Fraksi PDIP Nilai Putusan MK Soal Ambang Batas Parlemen Sarat Akan Kepentingan Tertentu

Dhanis Iswara
Dhanis Iswara
Diperbarui 2 Maret 2024 15:03 WIB
Ketua Bidang Kehormatan DPP PDIP, Komarudin Watubun (Foto: MI/Dhanis)
Ketua Bidang Kehormatan DPP PDIP, Komarudin Watubun (Foto: MI/Dhanis)

Jakarta, MI - Anggota Komisi II DPR RI Fraksi PDIP Komarudin Watubun, mengaku heran dengan anomali berpikir Mahkamah Konstitusi (MK) yang mengabulkan gugatan untuk mengubah ambang batas parlemen atau parliamentary threshold (PT) 4 persen.

Menurutnya, putusan tersebut hampir tak ada bedanya saat MK mengabulkan batas usia calon presiden dan calon wakil presiden yang masih menjadi polemik sampai hari ini. Ia menilai putusan tersebut sarat akan kepentingan tertentu. 

"Sekarang memang lagi banyak anomali berpikir.
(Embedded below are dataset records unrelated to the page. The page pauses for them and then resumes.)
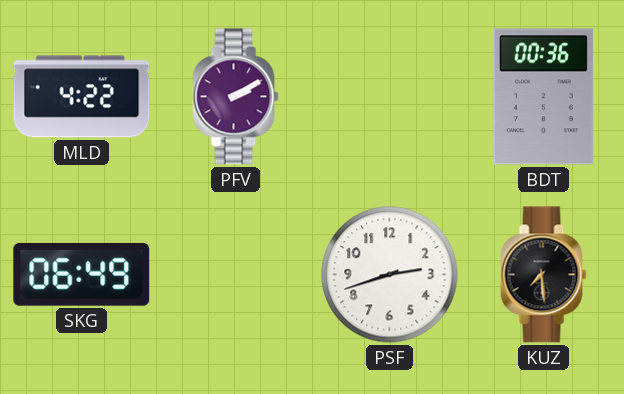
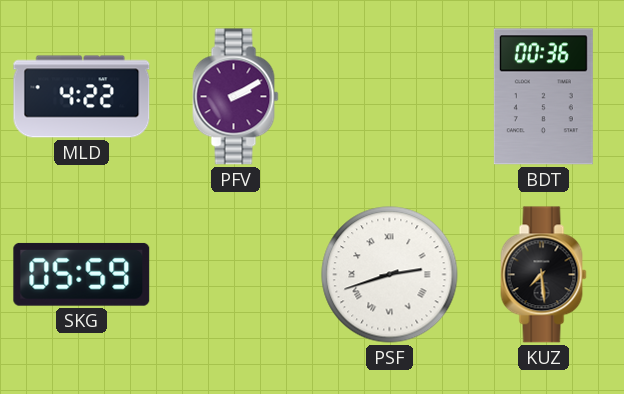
SKG: 06:49 -> 05:59
PSF numerals: Arabic -> Roman
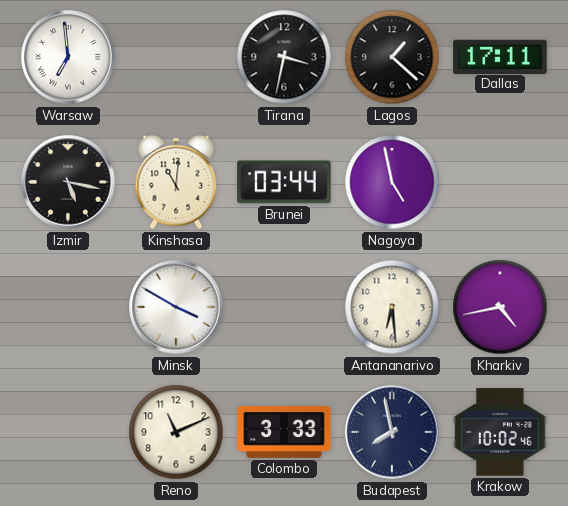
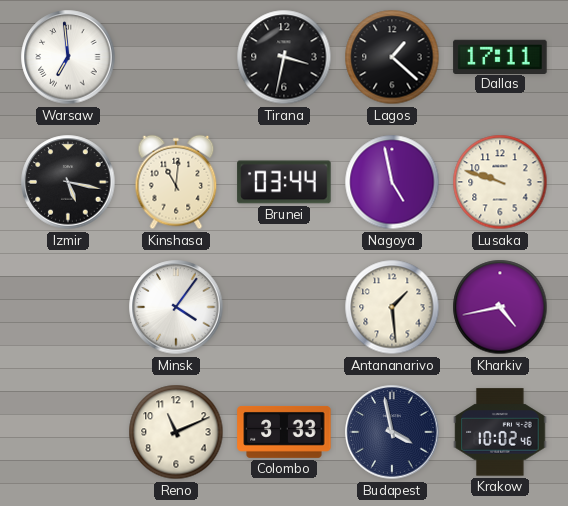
Lusaka: none -> 9:48
Minsk: 3:50 -> 4:06
Antananarivo: 6:29 -> 1:29
Budapest: 7:58 -> 3:58
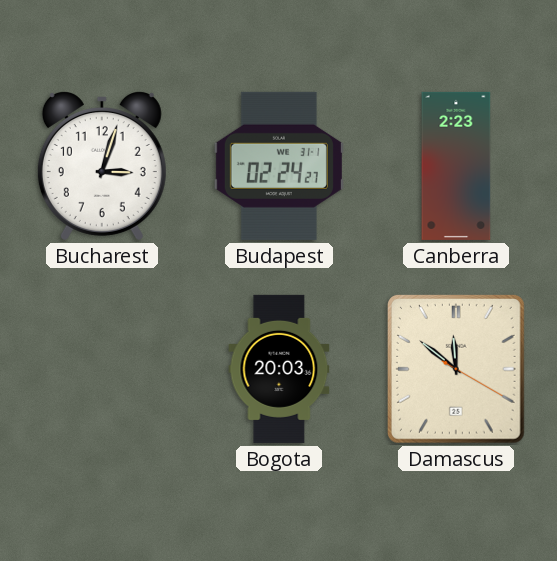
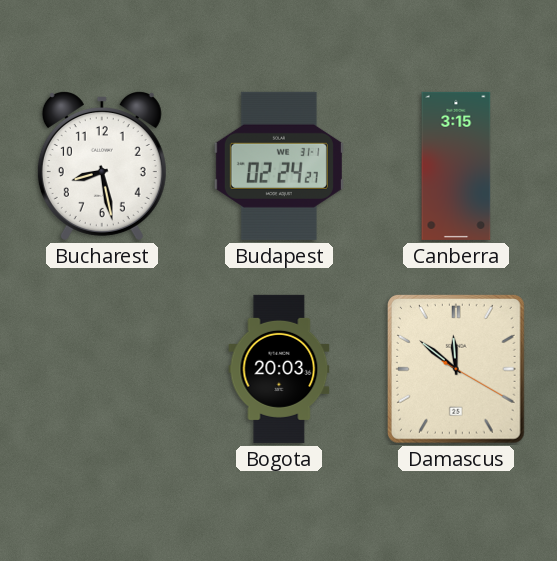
Bucharest: 3:03 -> 8:28
Canberra: 2:23 -> 3:15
Ini sebenarnya tergantung pada kepentingan tertentu, sama seperti batas usia calon presiden dan calon wakil presiden," kata Komarudin, dikutip dari laman dpr.go.id, Sabtu (2/3).

Padahal kata Komarudin, MK sebelumnya selalu memutus gugatan serupa dan menyatakan penentuan angka ambang batas parlemen merupakan wewenang pembuat undang-undang.

"Gugatan soal ambang batas parlemen itu sebenarnya sudah pernah diajukan dulu, tapi ditolak. Alasannya karena itu wewenang pembuat UU," ujar komarudin. 

Politikus PDIP itu juga menegaskan, ambang batas parlemen merupakan kewenangan institusi DPR dan pemerintah sebagai pembuat Undang-Undang (UU), sedang tugas MK hanya menguji UU dengan UUD 1945 agar tidak ada pelanggaran konstitusi. 

"Tugas MK kan menguji UU dengan UUD 1945, memastikan tidak ada pelanggaran terhadap konstitusi," jelasnya. 

Sebelumnya, MK menilai ketentuan ambang batas parlemen 4 persen suara sah nasional yang diatur UU 7 tahun 2017 tidak sejalan dengan prinsip kedaulatan rakyat.

Karena itu memerintahkan perubahan agar ambang batas parlemen tetap bisa dipakai di pemilu selanjutnya. Hal itu dikarenakan ambang batas parlemen selama ini dibuat tanpa penghitungan yang jelas.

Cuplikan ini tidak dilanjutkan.